週末を通じて冷静なフライトに徹してきた室屋だったが、今シーズン初のファイナル4進出で勝利へのプレッシャーがかかったためか、6番ゲートでインコレクトレベル(ゲートを水平に通過せず)となり初のペナルティをとられ、タイムが2秒加算されたことで念願の表彰台がまたも遠のいたかに思われた。ところが、その後に飛んだニコラス・イワノフ(フランス)、マット・ホール(オーストラリア)がともにペナルティを一度ずつ犯し、勝負は波乱の展開に。3人が飛び終わったところで室屋はホールに次ぐ2位につけ、この時点で室屋の3位以内が確定となった。
最後のポール・ボノム(英国)がノーペナルティーで圧巻のフライトを見せ。

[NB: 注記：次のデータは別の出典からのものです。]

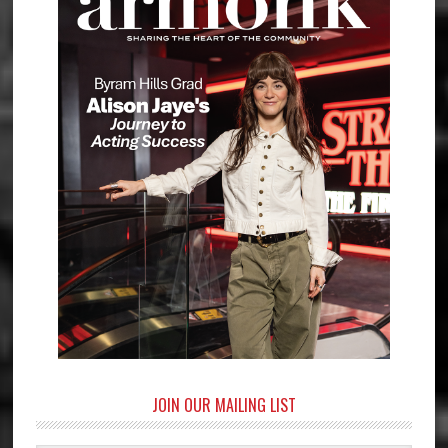
JOIN OUR MAILING LIST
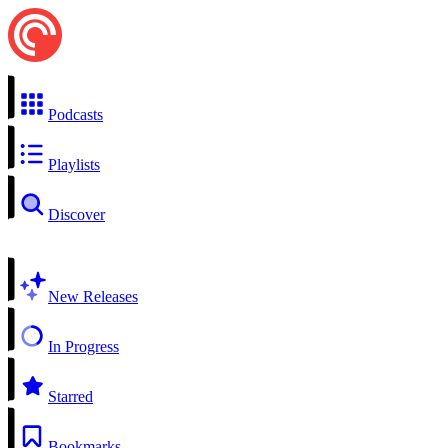
Podcasts
Playlists
Discover
New Releases
In Progress
Starred
Bookmarks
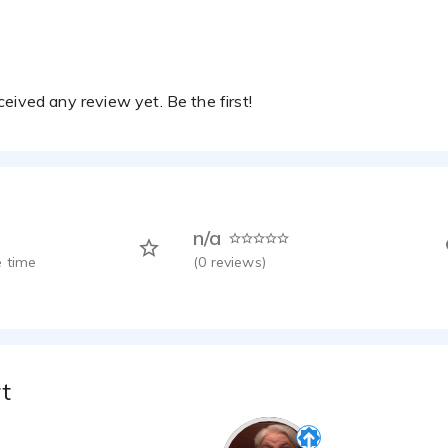
Seiko Prospex – Confident, Sophisticated, Bold, Luxury Watch Voice.
etterer - 0:20
eived any review yet. Be the first!
n/a
 time
(
0
reviews)
t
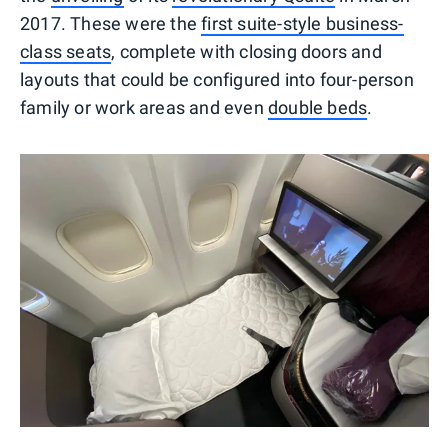
2017. These were the
first suite-style business-
class seats
, complete with closing doors and
layouts that could be configured into four-person
family or work areas and even
double beds
.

最終的に、室屋は自己最高成績に並ぶ3位でレースを終え、2度目の表彰台に立つことができた。ここ2戦は、予選で上位につけながら最終順位に結びつかないもどかしいレースが続いていた室屋だったが、上位を争える力をつけていることをあらためて証明した形となる。およそ1年半ぶりに歓喜のシャンパンファイトを味わった室屋は次のようにコメントした。
「千葉での第2戦から新型機を導入し、時間がないなか、この半年近くは詰めに詰めて準備をしてきました。その成果が出せてよかったです。表彰台に立つ準備はできていたので、同じ表彰台でも去年(第2戦での3位)とは大きく意味が違います。とはいえ、まだいろいろなテストを続けている最中で、今回も機体には不具合がたくさん出ると予想していましたし、実はいろいろ起きてもいました。1番になる(優勝する)にはまだひと山越えなければなりませんし、安定して勝ち続けるにはもう一歩前に進むことが必要だと思っています。これからは最低限ファイナル4に残れるくらいの結果を保ちながら、いろいろなことに挑戦していきたい。常に他のチームも機体の改良を進めているので、できればポールやマットに追いつくように、少なくとも置いていかれないようにしなければいけません。チームとしては今まで通りやり続けていくだけですが、今回表彰台というひとつの結果が出たことでこれから気分よく進んでいけると思います」
今回のレースで3位に入った室屋は7ポイントを獲得し11位から順位を3つ上げて8位に上昇。混戦の4位争いに加わった。